“Mr. Marshal,” continued old Morgan, “see that no one mentions the United States to the prisoner. Mr. Marshal, make my respects to Lieutenant Mitchell at Orleans, and request him to order that no one shall mention the United States to the prisoner while he is on board ship.”
Nolan had the freedom of the ship he was on, so long as he heard nothing of his country. No mess liked to have him permanently, because his presence cut off all talk of home or of the prospect of return, of politics or letters, of peace or of war—cut off more than half the talk men liked to have at sea.

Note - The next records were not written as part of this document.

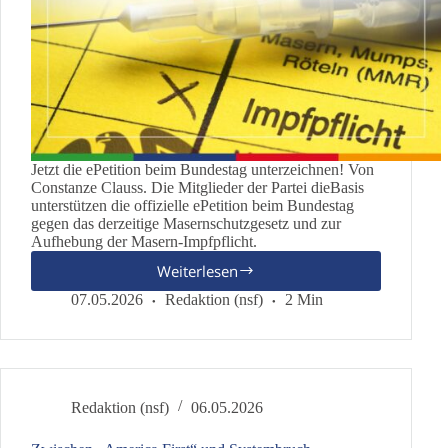
Jetzt die ePetition beim Bundestag unterzeichnen! Von
Constanze Clauss. Die Mitglieder der Partei dieBasis
unterstützen die offizielle ePetition beim Bundestag
gegen das derzeitige Masernschutzgesetz und zur
Aufhebung der Masern-Impfpflicht.
Weiterlesen
ePetition
zur
07.05.2026
Redaktion (nsf)
2 Min
Aufhebung
des
Masernschutzgesetzes
und
der
Redaktion (nsf)
06.05.2026
Masern-
Impfpflicht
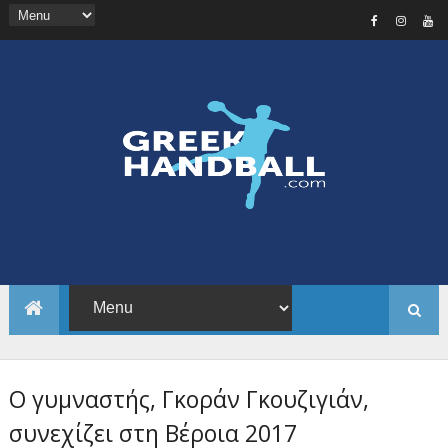
Ο γυμναστής, Γκοράν Γκουζιγιάν,
συνεχίζει στη Βέροια 2017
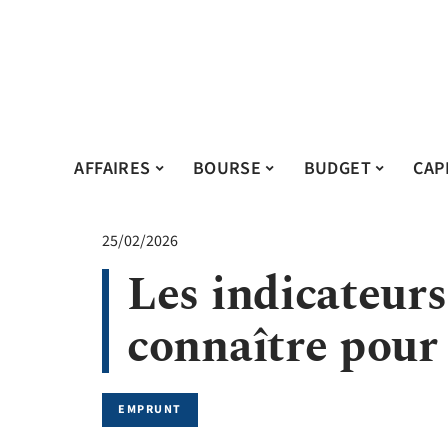
AFFAIRES
BOURSE
BUDGET
CAP
25/02/2026
Les indicateurs
connaître pour 
EMPRUNT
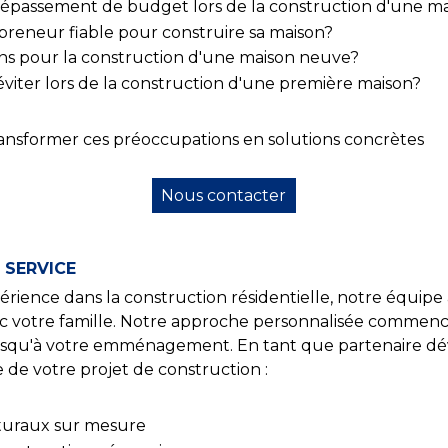
 dépassement de budget lors de la construction d'une m
reneur fiable pour construire sa maison?
ens pour la construction d'une maison neuve?
 éviter lors de la construction d'une première maison?
ansformer ces préoccupations en solutions concrètes
Nous contacter
 SERVICE
érience dans la construction résidentielle, notre équipe 
ec votre famille. Notre approche personnalisée commenc
 jusqu'à votre emménagement. En tant que partenaire d
 de votre projet de construction :
cturaux sur mesure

Sometimes, when the marines or sailors had any special jollification, they were permitted to invite “Plain-Buttons,” as they called him. Then Nolan was sent with some officer, and the men were forbidden to speak of home while he was there. I believe the theory was that the sight of his punishment did them good. They called him “Plain-Buttons,” because, while he always chose to wear a regulation army uniform, he was not permitted to wear the army button, for the reason that it bore either the initials or the insignia of the country he had disowned.
As he was almost never permitted to go on shore, even though the vessel lay in port for months, his time at the best hung heavy; and everybody was permitted to lend him books, if they were not published in America and made no allusion to it. He had almost all the foreign papers that came into the ship, sooner or later; only somebody must go over them first, and cut out any advertisement or stray paragraph that alluded to America.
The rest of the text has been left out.